Records shown:
>>>>>

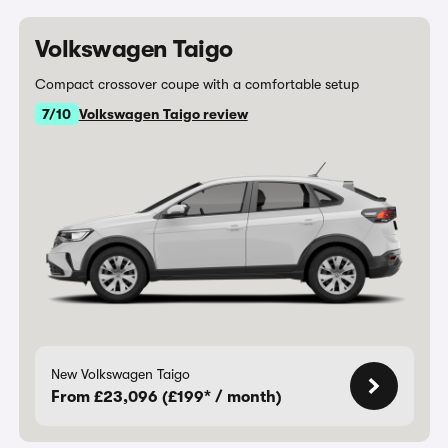
Volkswagen Taigo
Compact crossover coupe with a comfortable setup
7/10
Volkswagen Taigo review
New Volkswagen Taigo
From £23,096 (£199* / month)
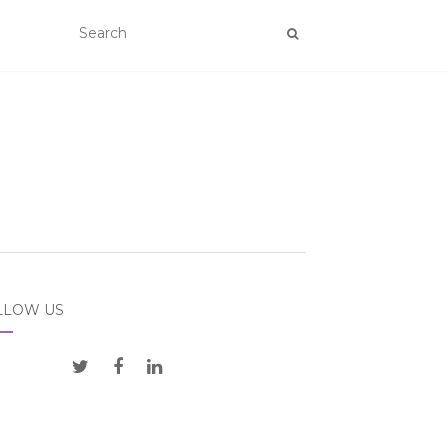
LLOW US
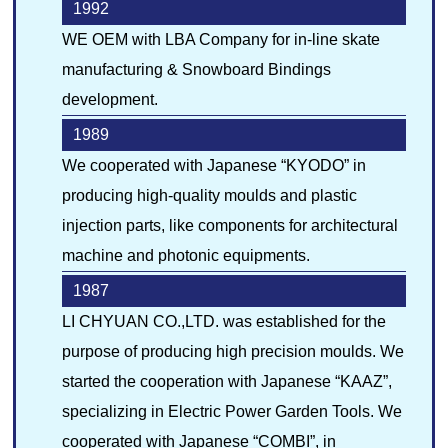
1992
WE OEM with LBA Company for in-line skate
manufacturing & Snowboard Bindings
development.
1989
We cooperated with Japanese “KYODO” in
producing high-quality moulds and plastic
injection parts, like components for architectural
machine and photonic equipments.
1987
LI CHYUAN CO.,LTD. was established for the
purpose of producing high precision moulds. We
started the cooperation with Japanese “KAAZ”,
specializing in Electric Power Garden Tools. We
cooperated with Japanese “COMBI”, in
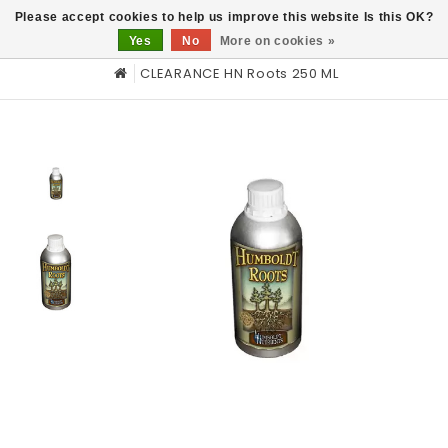
0
Please accept cookies to help us improve this website Is this OK?
Yes
No
More on cookies »
CLEARANCE HN Roots 250 ML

<<<<<

Exercise directions: Copy all records exactly; omit images.

Your response:
Volkswagen Taigo
Compact crossover coupe with a comfortable setup
7/10
Volkswagen Taigo review
New Volkswagen Taigo
From £23,096 (£199* / month)
LLOW US
1992
WE OEM with LBA Company for in-line skate
manufacturing & Snowboard Bindings
development.
1989
We cooperated with Japanese “KYODO” in
producing high-quality moulds and plastic
injection parts, like components for architectural
machine and photonic equipments.
1987
LI CHYUAN CO.,LTD. was established for the
purpose of producing high precision moulds. We
started the cooperation with Japanese “KAAZ”,
specializing in Electric Power Garden Tools. We
cooperated with Japanese “COMBI”, in
0
Please accept cookies to help us improve this website Is this OK?
Yes
No
More on cookies »
CLEARANCE HN Roots 250 ML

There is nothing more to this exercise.